Time is precious.  Family is paramount.  And social media is, well, social media.

This holiday season I hope all of us will take time to pull our heads from our cell phones and computer screens.  There some amazing things going on around us, some amazing stories of hope and courage, and things we really need to appreciate.  Most of those things aren't represented by bits and bytes on an iridescent screen, but rather what we take for granted every day, if we dare to look up.

Merry Christmas.



clr said...

Merry Christmas.... Dr Wes
Your post feels real not something "manufactured"
by a media company.
In 2014 I hope you'll keep writing...

doc said...

ciWes, I've been a reader for years, and quite honestly. hit your site almost daily to see what you have to say. Though it is not the 'real world', in another sense it really is. Much of what you write bears directly with what we all deal with on a daily basis in the real world of medicine today. And without the digital connection, people like me would never be able to read your thoughts and experiences, and to learn from them. From my perspective, you have become a friend, a friend I have never met, but a friend nonetheless. And your insight, your sensitivity, your experiences have helped me to learn and grow. I may be well over the hill (65+ yrs on this planet) but there is always room to grow. Your time and effort, your laughter and your tears, are appreciated. Don't let them take you away from the real people and events in your life, but recognize that for many of us out here in the ethers, your writings are very much a part of our daily lives as well.

A very Merry Christmas to you and your family

Anonymous said...

Merry Christmas to you and yours too, Doc. And thank you. I look forward to your future blogs.

Bob Fenton said...

Have a Merry Christmas and a Happy New Year.

Continue enjoying writing as we like your version. Thank you!

AnnFriedmannMD said...

Merry Christmas Dr. Wes. I always read your posts and appreciate them very much.

Dr. Ann

AnnFriedmannMD said...

Merry Christmas to your Dr. Wes.
I always appreciate your posts.

Dr. Ann8

Anonymous said...

Dear Dr Wes

my search about board re certification hoops led me to your blog and since then I read your blog often.
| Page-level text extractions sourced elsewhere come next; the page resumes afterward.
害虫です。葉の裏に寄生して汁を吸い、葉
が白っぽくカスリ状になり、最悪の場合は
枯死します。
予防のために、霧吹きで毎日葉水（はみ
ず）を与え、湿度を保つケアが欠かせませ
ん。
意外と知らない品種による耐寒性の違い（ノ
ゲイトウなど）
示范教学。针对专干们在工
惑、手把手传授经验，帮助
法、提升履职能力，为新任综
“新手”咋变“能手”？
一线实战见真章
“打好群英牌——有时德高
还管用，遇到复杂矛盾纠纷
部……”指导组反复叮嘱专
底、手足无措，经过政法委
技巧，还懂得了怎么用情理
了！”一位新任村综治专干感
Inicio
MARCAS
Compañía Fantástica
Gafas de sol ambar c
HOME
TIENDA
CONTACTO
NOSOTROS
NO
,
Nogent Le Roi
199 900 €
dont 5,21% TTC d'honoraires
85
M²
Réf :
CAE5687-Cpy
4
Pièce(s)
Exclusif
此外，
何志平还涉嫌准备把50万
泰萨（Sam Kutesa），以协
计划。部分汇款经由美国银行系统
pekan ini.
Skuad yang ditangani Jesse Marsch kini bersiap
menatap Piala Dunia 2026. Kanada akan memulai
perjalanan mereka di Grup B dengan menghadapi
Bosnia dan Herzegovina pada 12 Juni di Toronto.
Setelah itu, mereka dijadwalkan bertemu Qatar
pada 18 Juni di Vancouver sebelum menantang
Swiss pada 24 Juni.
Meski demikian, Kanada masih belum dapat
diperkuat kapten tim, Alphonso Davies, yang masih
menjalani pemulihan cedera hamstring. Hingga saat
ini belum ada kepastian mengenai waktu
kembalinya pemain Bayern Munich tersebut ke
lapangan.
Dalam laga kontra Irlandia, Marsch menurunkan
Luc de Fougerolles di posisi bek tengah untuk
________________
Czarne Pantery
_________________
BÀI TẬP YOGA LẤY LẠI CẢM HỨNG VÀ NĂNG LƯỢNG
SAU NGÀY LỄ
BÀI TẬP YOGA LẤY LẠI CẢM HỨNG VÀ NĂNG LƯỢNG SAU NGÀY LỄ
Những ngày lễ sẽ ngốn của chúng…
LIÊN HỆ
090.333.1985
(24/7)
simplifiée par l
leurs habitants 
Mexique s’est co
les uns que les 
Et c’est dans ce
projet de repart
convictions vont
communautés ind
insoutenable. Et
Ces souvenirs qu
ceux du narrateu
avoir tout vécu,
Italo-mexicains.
Did you get your result yet?

Merry Christmas

PS: this is just a note to you. no need to post it.

Anonymous said...

Dr. Wes

What a wonderful post. Makes me proud to be a doc again. This thing was there in an inchoate form when we entered med school, but formed somewhere in those rooms where the offscouring of society somehow became terribly important to us. If there are saints on earth today, I suspect they roam the halls tending to the needs of the least of us.

Anonymous said...

I've given up on my propaganda changing your propaganda; however, I can make one difference in your life - it's "toe" the line, not tow the line.

Merry Christmas!

Margaret Polaneczky, MD said...

Merry Christmas Dr Wes. Interesting post as always. In the end, its not the receiver or transmitter that matter, but the voice. And you have stayed true to your voice ever since you write your first blog post.

Happy and healthy new year to you and your family.